Among the entries below, one line contains "på enhver toalettbord" and another contains "Dra. Adelle Dorta". Transcribe those two lines and every line between them, exactly.

──────── EXTRACTED MATERIAL

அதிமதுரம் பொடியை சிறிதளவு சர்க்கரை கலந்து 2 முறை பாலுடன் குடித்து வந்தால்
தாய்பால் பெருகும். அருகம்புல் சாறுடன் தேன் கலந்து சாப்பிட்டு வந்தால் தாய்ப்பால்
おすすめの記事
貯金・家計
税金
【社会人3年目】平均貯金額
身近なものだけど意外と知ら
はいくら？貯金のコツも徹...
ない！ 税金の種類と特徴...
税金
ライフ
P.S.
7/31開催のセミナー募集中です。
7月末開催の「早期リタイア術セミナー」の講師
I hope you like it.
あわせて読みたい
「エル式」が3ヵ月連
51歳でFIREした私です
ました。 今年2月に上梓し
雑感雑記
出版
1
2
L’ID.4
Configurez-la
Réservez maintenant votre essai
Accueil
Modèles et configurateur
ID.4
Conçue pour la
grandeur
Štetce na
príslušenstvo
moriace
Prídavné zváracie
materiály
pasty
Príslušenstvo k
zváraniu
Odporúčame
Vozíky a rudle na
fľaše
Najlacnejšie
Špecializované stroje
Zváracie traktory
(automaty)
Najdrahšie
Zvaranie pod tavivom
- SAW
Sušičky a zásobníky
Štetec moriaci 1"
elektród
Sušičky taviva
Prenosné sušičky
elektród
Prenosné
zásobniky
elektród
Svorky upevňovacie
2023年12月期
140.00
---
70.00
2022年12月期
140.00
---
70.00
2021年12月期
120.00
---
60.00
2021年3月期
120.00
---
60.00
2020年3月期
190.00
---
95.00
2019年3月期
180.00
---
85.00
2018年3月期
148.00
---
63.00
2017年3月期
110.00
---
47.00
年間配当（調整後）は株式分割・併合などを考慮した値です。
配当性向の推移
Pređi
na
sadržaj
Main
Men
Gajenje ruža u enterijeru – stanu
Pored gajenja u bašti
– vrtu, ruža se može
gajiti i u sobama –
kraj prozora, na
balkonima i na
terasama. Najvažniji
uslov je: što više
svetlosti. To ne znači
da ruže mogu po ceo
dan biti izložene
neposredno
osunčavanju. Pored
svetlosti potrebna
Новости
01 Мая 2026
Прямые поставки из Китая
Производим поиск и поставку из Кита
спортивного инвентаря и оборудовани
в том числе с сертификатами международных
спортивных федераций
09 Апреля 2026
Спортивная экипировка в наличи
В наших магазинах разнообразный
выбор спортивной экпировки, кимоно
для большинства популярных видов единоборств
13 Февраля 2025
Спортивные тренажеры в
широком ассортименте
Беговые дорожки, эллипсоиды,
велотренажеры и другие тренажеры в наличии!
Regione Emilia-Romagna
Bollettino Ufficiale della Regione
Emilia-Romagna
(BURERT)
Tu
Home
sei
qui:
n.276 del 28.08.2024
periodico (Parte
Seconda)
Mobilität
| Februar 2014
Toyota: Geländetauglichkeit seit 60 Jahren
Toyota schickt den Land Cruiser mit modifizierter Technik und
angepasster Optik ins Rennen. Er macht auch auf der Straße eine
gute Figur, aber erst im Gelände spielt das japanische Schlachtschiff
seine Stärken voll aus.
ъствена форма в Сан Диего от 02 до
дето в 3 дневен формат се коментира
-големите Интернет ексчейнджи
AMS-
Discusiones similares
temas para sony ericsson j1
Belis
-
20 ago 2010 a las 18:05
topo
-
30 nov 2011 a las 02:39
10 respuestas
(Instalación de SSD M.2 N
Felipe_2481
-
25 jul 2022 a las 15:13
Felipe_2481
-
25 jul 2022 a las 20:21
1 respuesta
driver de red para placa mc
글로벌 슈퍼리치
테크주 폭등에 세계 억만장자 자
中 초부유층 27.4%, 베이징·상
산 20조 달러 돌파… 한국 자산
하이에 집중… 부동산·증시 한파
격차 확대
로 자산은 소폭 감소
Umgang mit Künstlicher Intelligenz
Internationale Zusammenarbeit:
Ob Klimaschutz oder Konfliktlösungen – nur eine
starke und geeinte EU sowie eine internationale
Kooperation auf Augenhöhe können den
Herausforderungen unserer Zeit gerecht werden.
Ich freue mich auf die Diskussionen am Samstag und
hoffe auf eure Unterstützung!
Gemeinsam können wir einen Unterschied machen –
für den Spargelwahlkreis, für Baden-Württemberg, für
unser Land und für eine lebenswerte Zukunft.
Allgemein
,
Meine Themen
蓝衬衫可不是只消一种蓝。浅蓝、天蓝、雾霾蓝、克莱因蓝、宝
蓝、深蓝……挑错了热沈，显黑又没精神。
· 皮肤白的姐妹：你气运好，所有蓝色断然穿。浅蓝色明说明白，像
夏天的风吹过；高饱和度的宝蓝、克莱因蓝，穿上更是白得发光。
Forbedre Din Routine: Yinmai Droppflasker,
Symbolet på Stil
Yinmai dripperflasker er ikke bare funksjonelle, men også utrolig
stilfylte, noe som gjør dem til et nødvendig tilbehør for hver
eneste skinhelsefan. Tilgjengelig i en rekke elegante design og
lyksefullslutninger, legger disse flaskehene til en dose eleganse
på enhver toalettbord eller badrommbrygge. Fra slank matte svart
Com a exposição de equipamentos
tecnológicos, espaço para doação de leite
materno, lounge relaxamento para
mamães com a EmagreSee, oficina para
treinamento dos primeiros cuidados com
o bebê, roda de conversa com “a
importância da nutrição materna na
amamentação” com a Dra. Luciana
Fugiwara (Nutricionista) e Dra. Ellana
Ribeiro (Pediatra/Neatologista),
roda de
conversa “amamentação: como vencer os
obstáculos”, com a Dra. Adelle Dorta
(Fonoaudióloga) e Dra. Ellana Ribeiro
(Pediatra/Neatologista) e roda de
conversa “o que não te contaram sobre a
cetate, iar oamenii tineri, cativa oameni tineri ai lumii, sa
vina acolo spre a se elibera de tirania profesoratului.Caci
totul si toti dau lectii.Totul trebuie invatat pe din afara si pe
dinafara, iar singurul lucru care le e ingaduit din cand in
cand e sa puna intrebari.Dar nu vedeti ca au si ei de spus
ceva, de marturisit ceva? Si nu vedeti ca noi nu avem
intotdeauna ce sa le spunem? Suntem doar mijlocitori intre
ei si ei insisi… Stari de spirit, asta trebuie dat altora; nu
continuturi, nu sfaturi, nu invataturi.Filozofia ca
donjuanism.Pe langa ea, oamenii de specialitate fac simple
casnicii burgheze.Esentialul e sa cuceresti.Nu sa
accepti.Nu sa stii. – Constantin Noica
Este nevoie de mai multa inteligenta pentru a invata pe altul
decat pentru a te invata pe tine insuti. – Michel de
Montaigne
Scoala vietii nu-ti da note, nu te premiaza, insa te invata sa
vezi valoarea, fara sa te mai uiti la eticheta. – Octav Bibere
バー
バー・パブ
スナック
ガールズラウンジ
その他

────────────────

RESPONSE BOX:
på enhver toalettbord eller badrommbrygge. Fra slank matte svart
Com a exposição de equipamentos
tecnológicos, espaço para doação de leite
materno, lounge relaxamento para
mamães com a EmagreSee, oficina para
treinamento dos primeiros cuidados com
o bebê, roda de conversa com “a
importância da nutrição materna na
amamentação” com a Dra. Luciana
Fugiwara (Nutricionista) e Dra. Ellana
Ribeiro (Pediatra/Neatologista),
roda de
conversa “amamentação: como vencer os
obstáculos”, com a Dra. Adelle Dorta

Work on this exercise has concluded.